Our View: The first rule for the Fourth is 'be safe'

From the editorial: "All your body parts depend on it."

Joe Heller
We are part of The Trust Project.

As much fun and as exhilarating as the pops and flashes of fireworks can be — and as safe as we Minnesotans have been about using them while celebrating our independence — we can heed this well-timed annual advice from the Minnesota Medical Association:

“Let the experts handle the fireworks this summer,” MMA President Dr. Randy Rice said in a statement June 22 to media outlets. “Every year, many Minnesotans are injured and wind up in the emergency department because of injuries caused by fireworks.”

An estimated 15,600 fireworks-related injuries were treated in emergency departments in 2020, according to the latest statistics available from the U.S. Consumer Product Safety Commission. Eighteen people died of these injuries, marking a 50% increase in deaths and injuries from 2019 to 2020. Nearly 45% of the injuries were burns, the commission said. Firecrackers hurt 1,600 people, and 900 were hurt by seemingly harmless sparklers.

Most often injured were hands and fingers (an estimated 30% of the time); head, face, and ears (an estimated 22%); and eyes (an estimated 15%).

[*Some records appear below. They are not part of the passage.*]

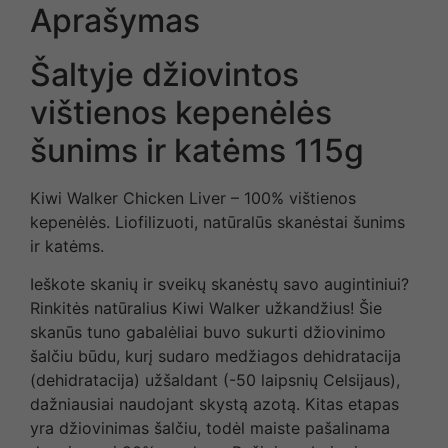
Aprašymas
Šaltyje džiovintos
vištienos kepenėlės
šunims ir katėms 115g
Kiwi Walker Chicken Liver – 100% vištienos
kepenėlės. Liofilizuoti, natūralūs skanėstai šunims
ir katėms.
Ieškote skanių ir sveikų skanėstų savo augintiniui?
Rinkitės natūralius Kiwi Walker užkandžius! Šie
skanūs tuno gabalėliai buvo sukurti džiovinimo
šalčiu būdu, kurį sudaro medžiagos dehidratacija
(dehidratacija) užšaldant (-50 laipsnių Celsijaus),
dažniausiai naudojant skystą azotą. Kitas etapas
yra džiovinimas šalčiu, todėl maiste pašalinama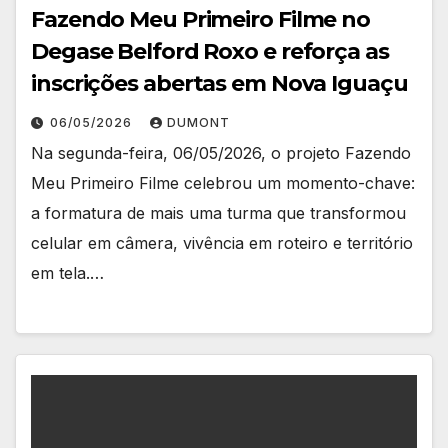
Fazendo Meu Primeiro Filme no
Degase Belford Roxo e reforça as
inscrições abertas em Nova Iguaçu
06/05/2026
DUMONT
Na segunda-feira, 06/05/2026, o projeto Fazendo
Meu Primeiro Filme celebrou um momento-chave:
a formatura de mais uma turma que transformou
celular em câmera, vivência em roteiro e território
em tela.…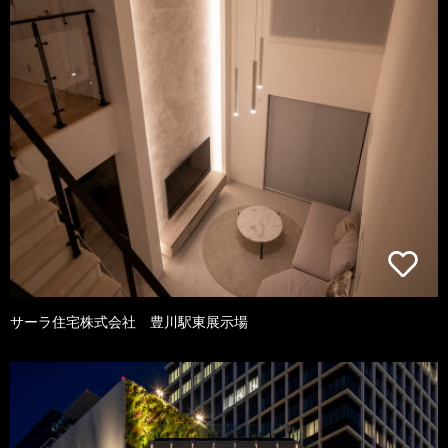
サーラ住宅株式会社 豊川駅東展示場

All are body parts most of us are interested in keeping.

In the name of safety, the Duluth Police Department on Friday offered a reminder via social media that “fireworks that shoot in the air are illegal in Minnesota.” (The word “illegal” was bolded for emphasis.)


“Duluth City Ordinance states that people shall not engage in conduct that disturbs the neighborhood at any time of the day,” the police post further read. “DPD will be patrolling and if found in violation of City Ordinance and State Statutes, you may be cited.”

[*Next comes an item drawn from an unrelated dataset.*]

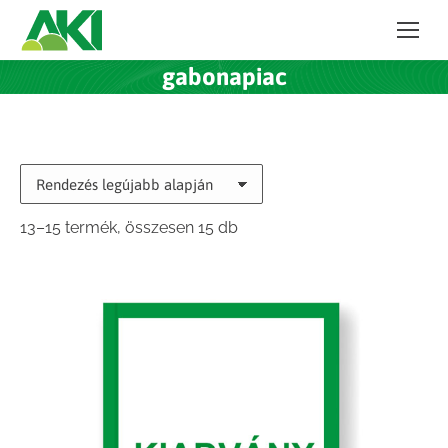
gabonapiac
Sorted
13–15 termék, összesen 15 db
by
latest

The Duluth police and fire departments issued a similar advisory last year in response to spiking citizen complaints.

"A commitment to issuing citations will not only restore neighborhood peace, but it also will help to free up resources that can be better served elsewhere," Deputy Police Chief Steve Stracek said ahead of last summer’s Independence Day. "It's important to remember those in our community who are sensitive to these types of loud disturbances. ... Loud bangs can invoke PTSD episodes and be harmful. Loud noises can also negatively impact infants and young children in addition to pets. We want people to have fun, but we also ask that they be respectful."

Violating a Duluth city ordinance against disturbing your neighborhood could land you a $1,000 fine or up to 90 days in jail, a News Tribune editorial last year pointed out.

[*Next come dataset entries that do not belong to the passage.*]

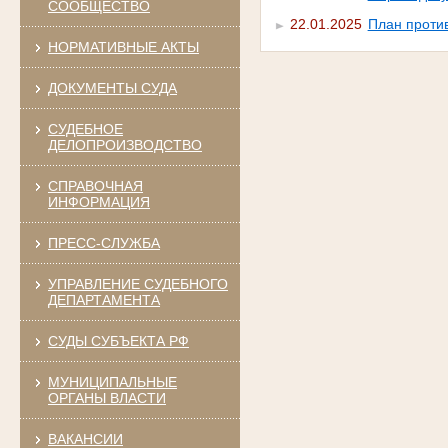
СООБЩЕСТВО
22.01.2025
План против
НОРМАТИВНЫЕ АКТЫ
ДОКУМЕНТЫ СУДА
СУДЕБНОЕ
ДЕЛОПРОИЗВОДСТВО
СПРАВОЧНАЯ
ИНФОРМАЦИЯ
ПРЕСС-СЛУЖБА
УПРАВЛЕНИЕ СУДЕБНОГО
ДЕПАРТАМЕНТА
СУДЫ СУБЪЕКТА РФ
МУНИЦИПАЛЬНЫЕ
ОРГАНЫ ВЛАСТИ
ВАКАНСИИ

Beyond safety and peace, every year, approximately 18,500 fires are started accidentally by fireworks, according to the National Fire Protection Association. We're talking wildfires, of course, but the blazes also include house fires and vehicle fires.

If you're using fireworks, be sure to have a clear area and a hose or bucket of water nearby. Also, don't ever stand over a firework when lighting it, never point or throw fireworks at others, and don't look too closely or too quickly to see why a firecracker or bottle rocket didn't go off, the experts advise.

Even a piece of pyrotechnics as seemingly placid as a sparkler — so often just “handed off to children without a second thought,” as Forum News Service stated it three summers ago — can burn at a skin-scorching 2,000 or so degrees. That's almost hot enough to melt glass.

With care and caution, personal fireworks can be used safely. Minnesotans prove that. The Gopher State in 2019 ranked sixth-safest for Independence Day by the everything-safety folks at A Secure Life, based in Salt Lake City, Utah. Wisconsin finished 18th in a ranking that also considered wildfires and holiday-related traffic accidents.


Beyond fireworks this Fourth of July three-day weekend, use sunscreen, stay hydrated, and keep a close eye on the grill and those around it.

If you drink, do so responsibly. That includes on the water, and this weekend, the Minnesota Department of Natural Resources and law enforcement agencies statewide are cracking down on drunken boating by participating in the national campaign, “Operation Dry Water,” which includes stepped-up lake patrols. “Boating while intoxicated” is a crime, and it’s dangerous.

If you’re traveling, don’t drink at all, of course, and watch out for and be patient with road work. Speeding in a work zone can result in a $300 fine, the Minnesota Department of Transportation reminded this past week. And there are plenty of work zones this construction season. More than 200 projects on state roads and highways across Minnesota includes at least six up north here: I-535/Blatnik Bridge in Duluth, Highway 194 in Hermantown, Highway 37 at County Road 7 in St. Louis County, Highway 2 from Fosston to Erskine , H ighway 92 in Zerkel , and Highway 71 in Bemidji .

If you do fire off personal fireworks, do so with the utmost care and caution. All your body parts depend on it. Even super-safe Minnesotans can benefit from the annual reminder from our state's medical association.

And we can all let this be our first rule for the Fourth: Be safe.